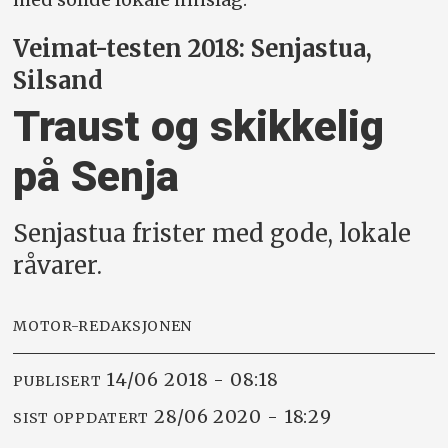
Veimat-testen 2018: Senjastua,
Silsand
Traust og skikkelig
på Senja
Senjastua frister med gode, lokale
råvarer.
MOTOR-REDAKSJONEN
14/06 2018 - 08:18
PUBLISERT
28/06 2020 - 18:29
SIST OPPDATERT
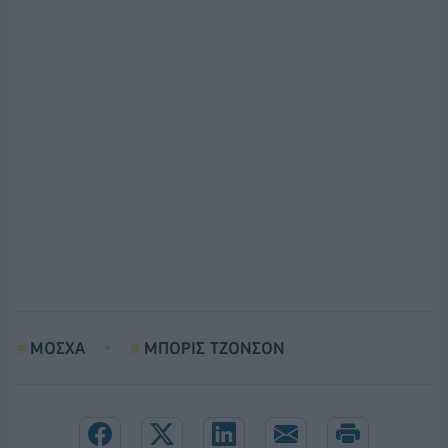
ΜΟΣΧΑ
ΜΠΟΡΙΣ ΤΖΟΝΣΟΝ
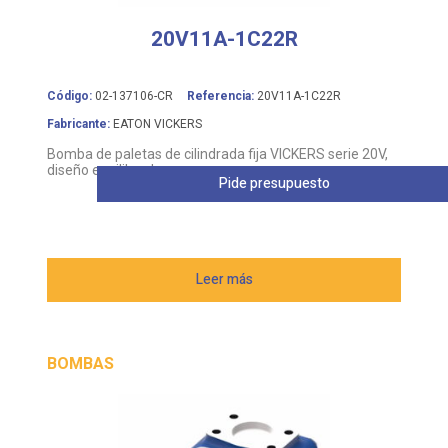
20V11A-1C22R
Código:
02-137106-CR
Referencia:
20V11A-1C22R
Fabricante:
EATON VICKERS
Bomba de paletas de cilindrada fija VICKERS serie 20V,
diseño equilibrado
Pide presupuesto
Leer más
BOMBAS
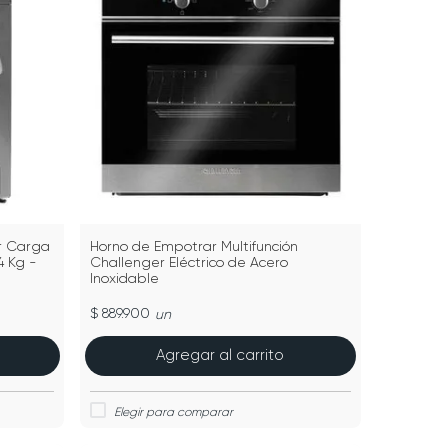
r Carga
Horno de Empotrar Multifunción
4 Kg -
Challenger Eléctrico de Acero
Inoxidable
$ 889.900
un
Agregar al carrito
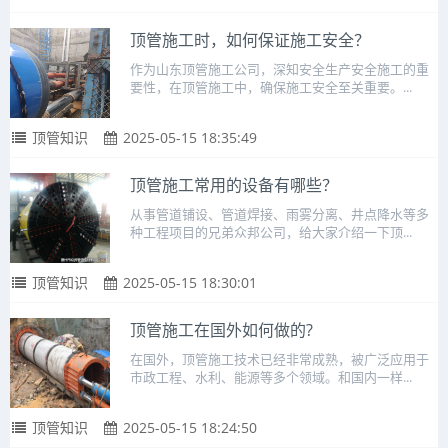
顶管施工时，如何保证施工安全？
作为山东顶管施工公司，深知安全生产安全施工的重
要性，在顶管施工中，确保施工安全至关重要。...
顶管知识
2025-05-15 18:35:49
顶管施工常用的设备有哪些？
从事管道铺设、管道焊接、雨雾分离、井点降水等多
种工程项目的兄弟众邦公司，给大家介绍一下顶...
顶管知识
2025-05-15 18:30:01
顶管施工在国外如何做的?
在国外，顶管施工技术已经非常成熟，被广泛应用于
市政工程、水利、能源等多个领域。和国内一样...
顶管知识
2025-05-15 18:24:50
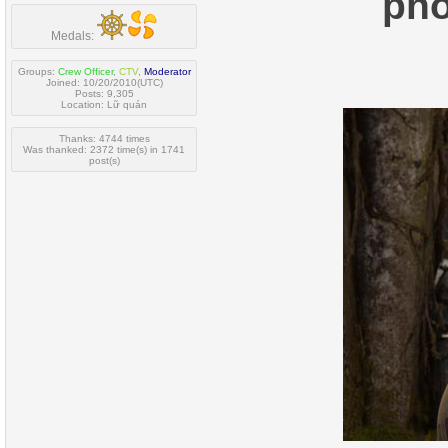
phò
Medals:
Groups:
Crew Officer
,
CTV
,
Moderator
Joined: 10/20/2010(UTC)
Posts: 9,305
Location: Lữ quán
Thanks: 4744 times
Was thanked: 2372 time(s) in 1741
post(s)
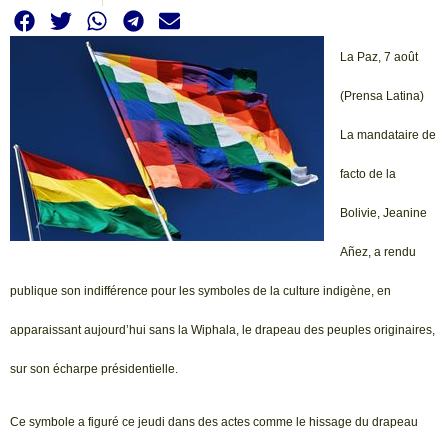
La Paz, 7 août
(Prensa Latina)
La mandataire de
facto de la
Bolivie, Jeanine
Añez, a rendu
publique son indifférence pour les symboles de la culture indigène, en
apparaissant aujourd’hui sans la Wiphala, le drapeau des peuples originaires,
sur son écharpe présidentielle.
Ce symbole a figuré ce jeudi dans des actes comme le hissage du drapeau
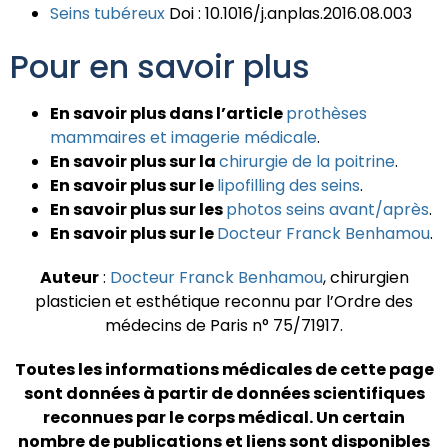
Seins tubéreux
Doi : 10.1016/j.anplas.2016.08.003
Pour en savoir plus
En savoir plus dans l’article
prothèses
mammaires et imagerie médicale
.
En savoir plus sur la
chirurgie de la poitrine
.
En savoir plus sur le
lipofilling des seins
.
En savoir plus sur les
photos seins avant/après
.
En savoir plus sur le
Docteur Franck Benhamou
.
Auteur
:
Docteur Franck Benhamou
, chirurgien
plasticien et esthétique reconnu par l’Ordre des
médecins de Paris n° 75/71917.
Toutes les informations médicales de cette page
sont données à partir de données scientifiques
reconnues par le corps médical.
Un certain
nombre de publications et liens sont disponibles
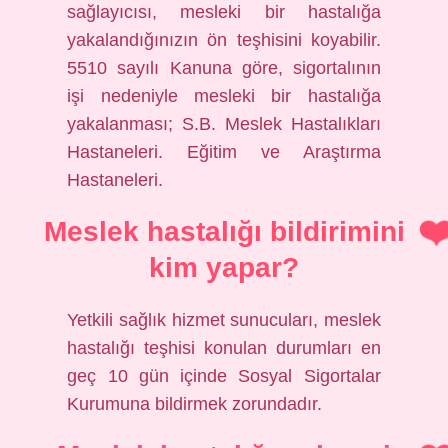
sağlayıcısı, mesleki bir hastalığa
yakalandığınızın ön teşhisini koyabilir.
5510 sayılı Kanuna göre, sigortalının
işi nedeniyle mesleki bir hastalığa
yakalanması; S.B. Meslek Hastalıkları
Hastaneleri. Eğitim ve Araştırma
Hastaneleri.
Meslek hastalığı bildirimini
kim yapar?
Yetkili sağlık hizmet sunucuları, meslek
hastalığı teşhisi konulan durumları en
geç 10 gün içinde Sosyal Sigortalar
Kurumuna bildirmek zorundadır.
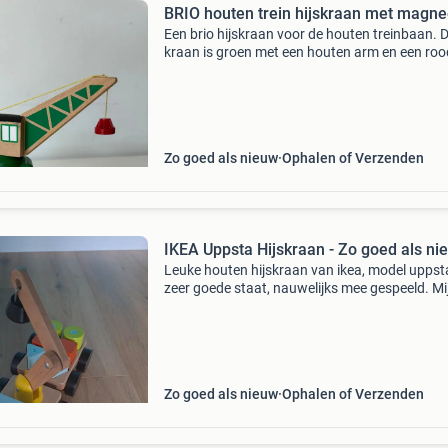
BRIO houten trein hijskraan met magne
Een brio hijskraan voor de houten treinbaan. 
kraan is groen met een houten arm en een roo
magnetisch haakje. Past ook met ikea en tho
de trein.
Zo goed als nieuw
Ophalen of Verzenden
IKEA Uppsta Hijskraan - Zo goed als ni
Leuke houten hijskraan van ikea, model uppsta
zeer goede staat, nauwelijks mee gespeeld. Mi
zoontje heeft er kort plezier van gehad en ver
hem nu om te sparen voor iets nieuws. De
opbrengst
Zo goed als nieuw
Ophalen of Verzenden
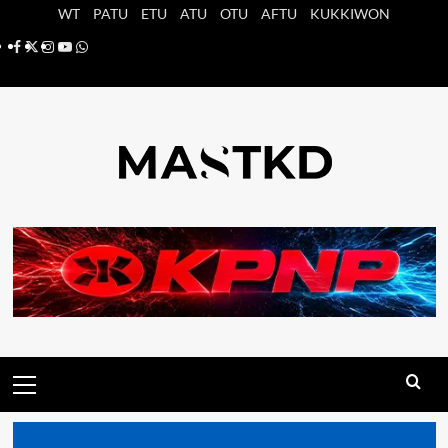
Saltar
WT
PATU
ETU
ATU
OTU
AFTU
KUKKIWON
al
Facebook
X
Instagram
YouTube
Whatsapp
contenido
Menú
principal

▶ To do: Would you output each entry exactly and leave the pictures behind?

▶ Solution for this exercise:
Veimat-testen 2018: Senjastua,
Silsand
Traust og skikkelig
på Senja
Senjastua frister med gode, lokale
råvarer.
MOTOR-REDAKSJONEN
14/06 2018 - 08:18
PUBLISERT
28/06 2020 - 18:29
SIST OPPDATERT
ΜΟΣΧΑ
ΜΠΟΡΙΣ ΤΖΟΝΣΟΝ
20V11A-1C22R
Código:
02-137106-CR
Referencia:
20V11A-1C22R
Fabricante:
EATON VICKERS
Bomba de paletas de cilindrada fija VICKERS serie 20V,
diseño equilibrado
Pide presupuesto
Leer más
BOMBAS
r Carga
Horno de Empotrar Multifunción
4 Kg -
Challenger Eléctrico de Acero
Inoxidable
$ 889.900
un
Agregar al carrito
顶管施工时，如何保证施工安全？
作为山东顶管施工公司，深知安全生产安全施工的重
要性，在顶管施工中，确保施工安全至关重要。...
顶管知识
2025-05-15 18:35:49
顶管施工常用的设备有哪些？
从事管道铺设、管道焊接、雨雾分离、井点降水等多
种工程项目的兄弟众邦公司，给大家介绍一下顶...
顶管知识
2025-05-15 18:30:01
顶管施工在国外如何做的?
在国外，顶管施工技术已经非常成熟，被广泛应用于
市政工程、水利、能源等多个领域。和国内一样...
顶管知识
2025-05-15 18:24:50
phò
Medals:
Groups:
Crew Officer
,
CTV
,
Moderator
Joined: 10/20/2010(UTC)
Posts: 9,305
Location: Lữ quán
Thanks: 4744 times
Was thanked: 2372 time(s) in 1741
post(s)
La Paz, 7 août
(Prensa Latina)
La mandataire de
facto de la
Bolivie, Jeanine
Añez, a rendu
publique son indifférence pour les symboles de la culture indigène, en
apparaissant aujourd’hui sans la Wiphala, le drapeau des peuples originaires,
sur son écharpe présidentielle.
Ce symbole a figuré ce jeudi dans des actes comme le hissage du drapeau
Seins tubéreux
Doi : 10.1016/j.anplas.2016.08.003
Pour en savoir plus
En savoir plus dans l’article
prothèses
mammaires et imagerie médicale
.
En savoir plus sur la
chirurgie de la poitrine
.
En savoir plus sur le
lipofilling des seins
.
En savoir plus sur les
photos seins avant/après
.
En savoir plus sur le
Docteur Franck Benhamou
.
Auteur
:
Docteur Franck Benhamou
, chirurgien
plasticien et esthétique reconnu par l’Ordre des
médecins de Paris n° 75/71917.
Toutes les informations médicales de cette page
sont données à partir de données scientifiques
reconnues par le corps médical.
Un certain
nombre de publications et liens sont disponibles
sağlayıcısı, mesleki bir hastalığa
yakalandığınızın ön teşhisini koyabilir.
5510 sayılı Kanuna göre, sigortalının
işi nedeniyle mesleki bir hastalığa
yakalanması; S.B. Meslek Hastalıkları
Hastaneleri. Eğitim ve Araştırma
Hastaneleri.
Meslek hastalığı bildirimini
kim yapar?
Yetkili sağlık hizmet sunucuları, meslek
hastalığı teşhisi konulan durumları en
geç 10 gün içinde Sosyal Sigortalar
Kurumuna bildirmek zorundadır.
BRIO houten trein hijskraan met magne
Een brio hijskraan voor de houten treinbaan. 
kraan is groen met een houten arm en een roo
magnetisch haakje. Past ook met ikea en tho
de trein.
Zo goed als nieuw
Ophalen of Verzenden
IKEA Uppsta Hijskraan - Zo goed als ni
Leuke houten hijskraan van ikea, model uppsta
zeer goede staat, nauwelijks mee gespeeld. Mi
zoontje heeft er kort plezier van gehad en ver
hem nu om te sparen voor iets nieuws. De
opbrengst
Zo goed als nieuw
Ophalen of Verzenden
Saltar
WT
PATU
ETU
ATU
OTU
AFTU
KUKKIWON
al
Facebook
X
Instagram
YouTube
Whatsapp
contenido
Menú
principal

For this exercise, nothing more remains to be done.